TO DO – Each record should be given again exactly, and any picture in it left out.

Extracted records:
++++++
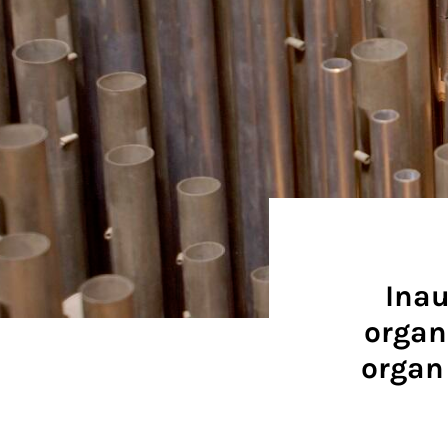
Inau
organ
organ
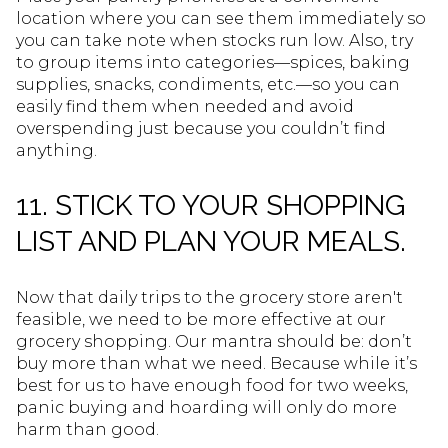
location where you can see them immediately so
you can take note when stocks run low. Also, try
to group items into categories—spices, baking
supplies, snacks, condiments, etc.—so you can
easily find them when needed and avoid
overspending just because you couldn’t find
anything.
11. STICK TO YOUR SHOPPING
LIST AND PLAN YOUR MEALS.
Now that daily trips to the grocery store aren't
feasible, we need to be more effective at our
grocery shopping. Our mantra should be: don’t
buy more than what we need. Because while it’s
best for us to have enough food for two weeks,
panic buying and hoarding will only do more
harm than good.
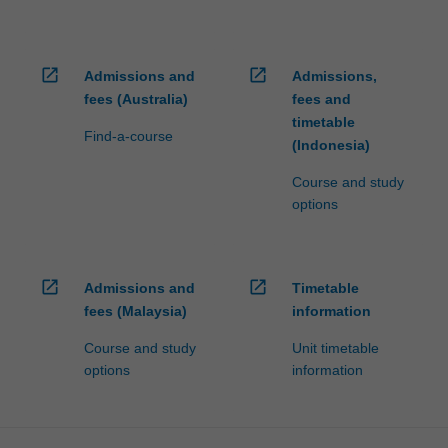
open_in_new
open_in_new
Admissions and
Admissions,
fees (Australia)
fees and
timetable
Find-a-course
(Indonesia)
Course and study
options
open_in_new
open_in_new
Admissions and
Timetable
fees (Malaysia)
information
Course and study
Unit timetable
options
information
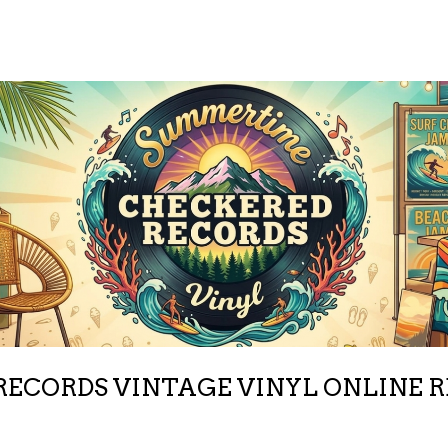
ECORDS VINTAGE VINYL ONLINE 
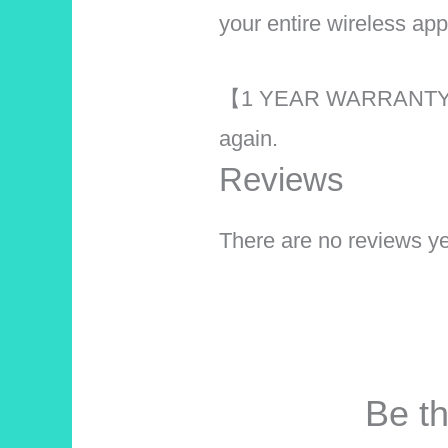
your entire wireless ap
【1 YEAR WARRANTY】 Th
again.
Reviews
There are no reviews ye
Be th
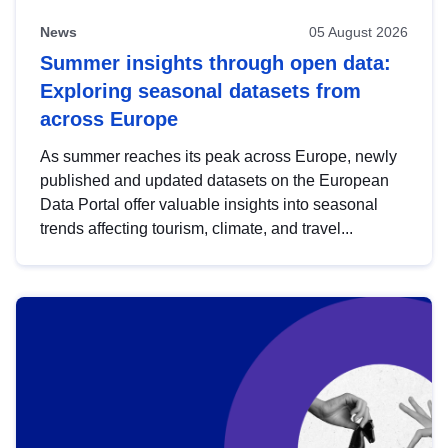
News
05 August 2026
Summer insights through open data:
Exploring seasonal datasets from
across Europe
As summer reaches its peak across Europe, newly
published and updated datasets on the European
Data Portal offer valuable insights into seasonal
trends affecting tourism, climate, and travel...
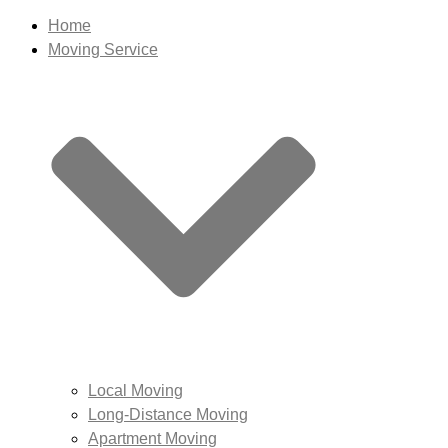
Home
Moving Service
Local Moving
Long-Distance Moving
Apartment Moving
++++++
TASK OUTPUT –
Inau
organ
organ
location where you can see them immediately so
you can take note when stocks run low. Also, try
to group items into categories—spices, baking
supplies, snacks, condiments, etc.—so you can
easily find them when needed and avoid
overspending just because you couldn’t find
anything.
11. STICK TO YOUR SHOPPING
LIST AND PLAN YOUR MEALS.
Now that daily trips to the grocery store aren't
feasible, we need to be more effective at our
grocery shopping. Our mantra should be: don’t
buy more than what we need. Because while it’s
best for us to have enough food for two weeks,
panic buying and hoarding will only do more
harm than good.
open_in_new
open_in_new
Admissions and
Admissions,
fees (Australia)
fees and
timetable
Find-a-course
(Indonesia)
Course and study
options
open_in_new
open_in_new
Admissions and
Timetable
fees (Malaysia)
information
Course and study
Unit timetable
options
information
ECORDS VINTAGE VINYL ONLINE 
your entire wireless ap
【1 YEAR WARRANTY】 Th
again.
Reviews
There are no reviews ye
Be th
News
05 August 2026
Summer insights through open data:
Exploring seasonal datasets from
across Europe
As summer reaches its peak across Europe, newly
published and updated datasets on the European
Data Portal offer valuable insights into seasonal
trends affecting tourism, climate, and travel...
Home
Moving Service
Local Moving
Long-Distance Moving
Apartment Moving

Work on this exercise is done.